I saw my psychiatrist today, and the visit went well. I was hoping to decrease my Zyprexa immediately, but he said that I need to be on this dose for about a month longer, considering it caused significant problems going down to 2.5mg about 6 weeks ago. He’s hopeful that we can reduce more of my meds, slowly. I also told him my writing seems to have improved a bit since being on a lower dose of Zyprexa. He seemed interested in this, and I made it clear it was a significant issue. In any case, it’s nice to be talking about subtracting rather than adding meds these days!
I used cannabis in the past for about a year (though I quit over 5 years ago) to help manage my bipolar mood shifts. I found that responsible use of marijuana is key if it is to be therapeutic. The therapeutic part for me was not the part about getting high, which was a good release and fun, but that it balanced out my moods for the next few days after using. This was immensely helpful because my Rx medications were not in order at that point.
Also, using the right strains was essential, as some tended to cause paranoia and psychosis-like effects, which was harmful.
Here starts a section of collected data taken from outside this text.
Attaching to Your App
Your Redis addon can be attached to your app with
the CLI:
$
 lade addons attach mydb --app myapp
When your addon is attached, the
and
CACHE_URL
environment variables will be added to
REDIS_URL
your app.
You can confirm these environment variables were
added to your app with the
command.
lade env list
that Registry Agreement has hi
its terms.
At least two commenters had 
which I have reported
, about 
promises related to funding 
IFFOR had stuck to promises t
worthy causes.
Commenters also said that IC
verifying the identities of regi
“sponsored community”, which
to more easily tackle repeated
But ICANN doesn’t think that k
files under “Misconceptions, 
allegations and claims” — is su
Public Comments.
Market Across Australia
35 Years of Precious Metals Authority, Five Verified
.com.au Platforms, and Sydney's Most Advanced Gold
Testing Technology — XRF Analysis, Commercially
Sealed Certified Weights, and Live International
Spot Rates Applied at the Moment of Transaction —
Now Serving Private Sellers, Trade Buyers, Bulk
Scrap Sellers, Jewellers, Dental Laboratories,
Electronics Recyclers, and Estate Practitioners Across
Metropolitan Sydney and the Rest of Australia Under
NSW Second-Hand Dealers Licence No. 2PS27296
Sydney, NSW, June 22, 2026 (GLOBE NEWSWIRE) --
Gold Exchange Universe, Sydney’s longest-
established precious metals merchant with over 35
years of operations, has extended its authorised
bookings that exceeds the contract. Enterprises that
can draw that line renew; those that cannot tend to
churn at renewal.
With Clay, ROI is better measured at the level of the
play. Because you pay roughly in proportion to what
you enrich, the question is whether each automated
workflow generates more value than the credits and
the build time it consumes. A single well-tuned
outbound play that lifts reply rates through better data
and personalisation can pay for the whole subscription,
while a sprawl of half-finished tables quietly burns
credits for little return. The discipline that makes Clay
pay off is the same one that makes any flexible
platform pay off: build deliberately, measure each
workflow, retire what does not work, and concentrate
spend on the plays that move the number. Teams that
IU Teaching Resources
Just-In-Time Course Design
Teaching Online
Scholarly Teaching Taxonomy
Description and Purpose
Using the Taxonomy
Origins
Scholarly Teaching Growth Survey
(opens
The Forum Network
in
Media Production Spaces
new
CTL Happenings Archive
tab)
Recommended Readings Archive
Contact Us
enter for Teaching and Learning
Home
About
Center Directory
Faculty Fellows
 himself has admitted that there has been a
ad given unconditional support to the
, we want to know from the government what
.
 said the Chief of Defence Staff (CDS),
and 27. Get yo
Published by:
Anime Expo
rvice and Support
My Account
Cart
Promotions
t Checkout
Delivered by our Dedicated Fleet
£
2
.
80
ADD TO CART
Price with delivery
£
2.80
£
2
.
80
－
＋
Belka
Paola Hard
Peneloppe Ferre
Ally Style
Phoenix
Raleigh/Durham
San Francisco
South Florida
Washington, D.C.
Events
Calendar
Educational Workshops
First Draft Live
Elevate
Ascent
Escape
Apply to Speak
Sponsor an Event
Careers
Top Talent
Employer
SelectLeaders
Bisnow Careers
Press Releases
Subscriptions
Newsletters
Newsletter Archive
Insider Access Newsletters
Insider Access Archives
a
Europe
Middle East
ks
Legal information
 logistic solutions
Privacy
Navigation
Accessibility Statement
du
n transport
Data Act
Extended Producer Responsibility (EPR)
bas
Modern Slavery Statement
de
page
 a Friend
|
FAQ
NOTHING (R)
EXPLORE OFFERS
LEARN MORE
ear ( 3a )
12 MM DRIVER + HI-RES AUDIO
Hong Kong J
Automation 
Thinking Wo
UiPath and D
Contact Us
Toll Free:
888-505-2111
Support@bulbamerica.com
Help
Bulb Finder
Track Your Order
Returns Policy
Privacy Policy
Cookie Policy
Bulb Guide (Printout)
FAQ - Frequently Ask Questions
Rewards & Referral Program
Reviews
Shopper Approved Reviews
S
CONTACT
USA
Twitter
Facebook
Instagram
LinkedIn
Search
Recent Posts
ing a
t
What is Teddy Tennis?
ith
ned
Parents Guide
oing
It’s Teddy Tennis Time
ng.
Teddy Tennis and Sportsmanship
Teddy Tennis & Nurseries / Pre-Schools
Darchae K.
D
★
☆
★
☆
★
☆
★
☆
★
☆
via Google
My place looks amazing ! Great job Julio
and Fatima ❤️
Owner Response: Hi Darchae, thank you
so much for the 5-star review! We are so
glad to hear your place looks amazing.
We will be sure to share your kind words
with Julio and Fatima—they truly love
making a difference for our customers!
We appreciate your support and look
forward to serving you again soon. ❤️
Pure sativa and sativa-heavy hybrid strains could cause a stimulating, euphoric “head high,” which I found caused me to have symptoms of psychosis while using and lingered afterwards. Indica and indica-heavy hybrid strains didn’t produce such side effects and provided the therapeutic balance for days afterwards.
Long story short, the strain of cannabis one uses to help manage bipolar plays a big role in whether it succeeds, and AVOID SATIVA. (It also makes me wonder if most of the research done with bipolar and marijuana used sativa strains, as many claim to say cannabis causes psychosis in bipolar.)
Another key part of responsible use was to use it sparingly. Using too much would cause many of the negative side effects to become more pronounced, such as lethargy, weight gain, and being “constantly stoned.” Using about two times a week was ideal for me.
Also, part of being responsible is telling your doctors that you are using. It is dangerous if they are not aware.
Finally, cannabis is not for everyone, and little is objectively known about it and its effects on bipolar. Getting mixed up on the wrong side of the law can be devastating as well.
I no longer use because of employment, the fact that it’s an illegal substance, and I feel I’m better off without it. I do hope some day that it becomes legal, as it can be a wonderful therapeutic tool to help manage bipolar instead of expensive, questionable medications.
Be careful! When in doubt, don’t do it, and don’t break the law!
I’ve realized something in the past few days about how medications have an effect on my writer’s voice. Before I was diagnosed bipolar and went on medications, I had a much wetter, lively voice in my writing. Now, it seems drier and duller. Before it had a soul and now it feels rather disconnected.
However, lifting some of my Zyprexa by cutting the dose in half over the past month has made my writer’s voice seem a bit more alive. I’m not nearly there yet, but it’s encouraging me to speak to my doctor about reducing the medications as much as I can. I can function like a normal person now, but my creative writing really suffers. I don’t expect anyone to notice as I haven’t posted anything before I was on medications. Maybe I’ll notice a bigger difference as I keep finding my writer’s voice in this blog and reducing my medications.
Does anyone else feel this way about medications and writer’s creativity?
by: Skakerman via http://photopin.com
There is hope that the agonies associated with the psychotropics journey all people with bipolar undergo fade away.
The journey involves finding the medications that work and patiently discarding the ones that didn’t after giving them a fair chance. It is a mind-numbing process in the most literal sense, as many bipolar meds end up taking away cognition, drive, and emotional capacity to promote normal functioning. It was incredibly frustrating when I discovered a medication was useless for me as it felt like a wasted effort at times.
Then I find a med regime that works, and adjustments to make when bad things happen.
Then those “side effects” start to dissipate, and I begin to feel normal most of the time.
After that, I reach a point where I start to reduce my meds with my doctor’s blessing, which is a joyful, profoundly baffling experience. I know I’ll always need medication, but I get pieces of me back which I forget about by reducing them and eliminating some.
The worst thing I did was to stop my meds without my doctor’s blessing: bipolar then proceeded to stab me in the back. The last time I stopped my meds for two months I ended up in the hospital for over a month with a severe break on my hands to recover from.
Have any of you stopped your meds? What happened, why did you stop them, and how long did you stop them? What are psychotropics doing for you now – good and bad?